Yesterday I read yet another piece on Medium which underscores an even more important point about obesity:
This doctor points out the unforgivable lack of knowledge and awareness among our medical community about obesity as a medical and not a lifestyle issue. As obesity is so widespread among communities of color, that is just one reason why the mortality rate has been so high. That, however, is a different article, because the reasons for that obesity (in part, living in constant terror and anxiety) are part of what’s being discussed in the streets right now at full volume.
Too much food, too little activity, and deeply depressing circumstances can do terrible harm to anyone. Like so many, my world collapsed, and for the short term my adventure travel work shows no indication of returning. When it does, though, I need to be ready to go in a heartbeat. That means to slough off, work off and tighten back up. While two and a half months of less-than- normal eating and exercise habits have left their mark, they are erasable, even if having to be patient about it leaves me irascible.
If you’re returning to an activity or getting out a bit more while carrying a bit more, be patient. Allow yourself the right to have gone off track. Fear does that. What’s important is putting ourselves back on the rails. Whatever that looks like to you, trying something new or heading out into new territory as I am here in Oregon, I would ask that you love yourself.
Love yourself enough to not punish your good self for a bit of weight gain. But also love yourself enough to know that in our current situation, finding a way to become more fit, whatever that looks like, is an investment in life. Not the perfect body, but in an improved set of lungs, a stronger immune system, a body that isn’t in a constant state of inflammation. For if you and I are truly out of shape, if we meet up with this virus, we may well be out of luck.

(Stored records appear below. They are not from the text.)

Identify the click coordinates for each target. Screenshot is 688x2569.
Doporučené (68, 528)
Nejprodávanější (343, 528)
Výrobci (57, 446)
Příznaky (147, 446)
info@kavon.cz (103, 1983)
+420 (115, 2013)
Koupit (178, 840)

For intelligent medical reporting from the very front lines of research, please see articles by my fellow Illumination writer Shin Jie Yong, whose material I have found immensely helpful and insightful. Watch Elemental for stories that help us understand how this virus works.
However, the bottom line for all of us is that the fitter we are (not the thinner, not the slimmer), the better shot we have of not only surviving but thriving. For me, that means hit the trails, hit the weights, and skip next week’s free pizza.

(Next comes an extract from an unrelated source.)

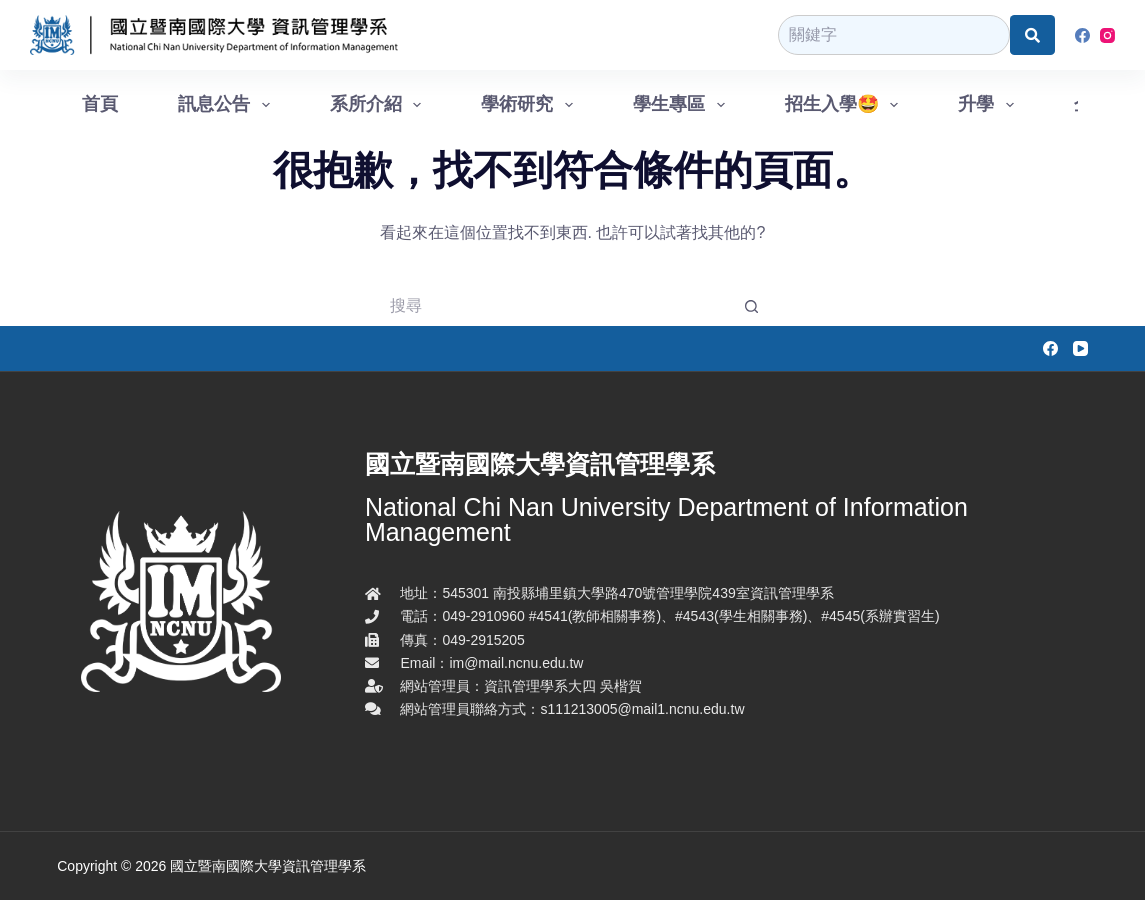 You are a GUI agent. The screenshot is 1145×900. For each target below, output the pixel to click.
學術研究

What that means for you is your journey. Finding a way to fitter is one hell of a lot easier than finding our way to the perfect body. That’s not gonna happen for any of us (given airbrushing). I would hope that each of us simply picks something to do each day that leads to better fitness. Not only is that kinder, but it’s also doable. Defined by our unique bodies, our situations and a series of day-to-day choices, better fitness, functional fitness focuses on small daily improvements.
The yogurt vs. the donut. The stairs vs the elevator. A walk around the block vs. a second helping. Every time we make those choices, we get back on track. Or if this is the first time, we create our own road to improved health.
It takes three full weeks of regular workouts for my body to regain its natural enthusiasm for the weight room, and for my endurance to return in full. I get sore, irritable, achy and annoyed. It passes. Many things do in time.
However, that time is what we are fighting for. If you and I want it, then we might want to get ourselves on track to be fitter. Not a beauty contest. Not a competition. Just fitter. Because these days the enemy isn’t a body-shamer. The age bigot. The mirror.
The enemy is far more insidious. Being out of shape, inflamed, and unfit can end us far more swiftly. Fit means we can fight.
We are in a brave new world, in many ways finding our way. I sincerely hope that each of us makes better choices in that work, and in this regard, does not return to normal, if normal means maintaining habits that put us and those we love at risk. All of us can do better.
Now I gotta hit that gym, armed with a mask, my disinfectant, and a bottle of Tylenol for my trouble.